La escuela, que hace décadas dejó de ser lugar de transmisión de conocimientos y que el peronismo convirtió, con la copa de leche, en comedores de rejunte de los pobres que ellos fabrican, es apenas un ámbito físico en mal estado donde, si cabe, se dicta alguna clase. Y como el kirchnerismo es la etapa superior del peronismo, hoy la escuela, vaciada además del principio de autoridad, es además la selva donde el más fuerte agrede y ahuyenta al que no está dispuesto a pelear su espacio como un animal.

La peligrosísima connivencia entre la Justicia y el poder político.

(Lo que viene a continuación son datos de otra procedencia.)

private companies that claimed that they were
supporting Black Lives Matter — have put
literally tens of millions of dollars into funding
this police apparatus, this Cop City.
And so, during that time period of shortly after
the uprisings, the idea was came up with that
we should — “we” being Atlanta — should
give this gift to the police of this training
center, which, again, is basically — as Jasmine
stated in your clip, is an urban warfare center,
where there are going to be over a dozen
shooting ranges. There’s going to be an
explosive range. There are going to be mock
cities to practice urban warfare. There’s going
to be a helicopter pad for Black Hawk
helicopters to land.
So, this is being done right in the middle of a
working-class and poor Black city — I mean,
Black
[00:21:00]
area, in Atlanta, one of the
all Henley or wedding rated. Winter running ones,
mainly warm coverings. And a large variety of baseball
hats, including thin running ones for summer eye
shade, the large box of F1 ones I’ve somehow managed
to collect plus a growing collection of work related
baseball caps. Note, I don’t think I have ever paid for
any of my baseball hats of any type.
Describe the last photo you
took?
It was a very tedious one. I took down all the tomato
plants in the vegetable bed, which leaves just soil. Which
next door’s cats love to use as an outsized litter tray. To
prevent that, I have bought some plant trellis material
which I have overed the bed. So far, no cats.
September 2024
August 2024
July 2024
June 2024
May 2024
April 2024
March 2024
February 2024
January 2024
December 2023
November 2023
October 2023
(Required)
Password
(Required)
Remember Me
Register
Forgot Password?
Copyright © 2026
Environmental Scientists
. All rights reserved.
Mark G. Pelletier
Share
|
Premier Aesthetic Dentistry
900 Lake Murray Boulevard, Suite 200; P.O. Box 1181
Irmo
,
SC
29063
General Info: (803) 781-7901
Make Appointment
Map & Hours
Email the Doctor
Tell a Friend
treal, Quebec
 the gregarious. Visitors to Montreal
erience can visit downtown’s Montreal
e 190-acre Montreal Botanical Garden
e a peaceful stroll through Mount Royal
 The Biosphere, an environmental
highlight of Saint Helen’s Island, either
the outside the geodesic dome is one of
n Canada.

Los iletrados, no instruidos y mal instruidos, al poder, y la corrupción unificando el criterio de gestión pública, son algunas de las preocupaciones que enuncian los argentinos cuando son consultados a título meramente estadístico, porque la clase dirigente no tiene en sus planes resolver con seriedad prácticamente ninguno de estos problemas.

En síntesis, hay una sociedad preocupada por un largo listado de pendientes enmarcados en una grave situación económica pero que la excede. Sería una buena noticia que nuestras dificultades se concentraran en la mala política del equipo de “los sin corbata y suéter negro” porque estaríamos inmersos en una crisis de coyuntura como las europeas, producto de la aplicación de socialismo más la quimera del estado de bienestar, pozo del que se sale con la medicina adecuada: libertad, competencia, reglas claras y transparentes, y economía de mercado.

Pero este pozo no es ese pozo, aunque muchos insistan con hacernos creer lo contrario. Este pozo es infinitamente más hondo. Los que miran la película y no la foto se preguntan: “¿falta mucho?”. Los optimistas responden: 19 meses. Los realistas dudan. Los optimistas no estarían contando el efecto residual.

El cambio de administración, en el mejor de los casos, implicará, de arranque, un cambio de caras. Haciendo un repaso rápido de las actuales, cualquiera dirá que no es poco y en el primer momento sonará a cierto. Pero, a menos que los argentinos padezcamos con el peronismo el síndrome de Estocolmo, es difícil explicar en ámbitos académicos internacionales el entusiasmo colectivo por votar a los mismos que dan vuelta en la calesita hace más de veinte años, simplemente porque hoy han cambiado de camiseta.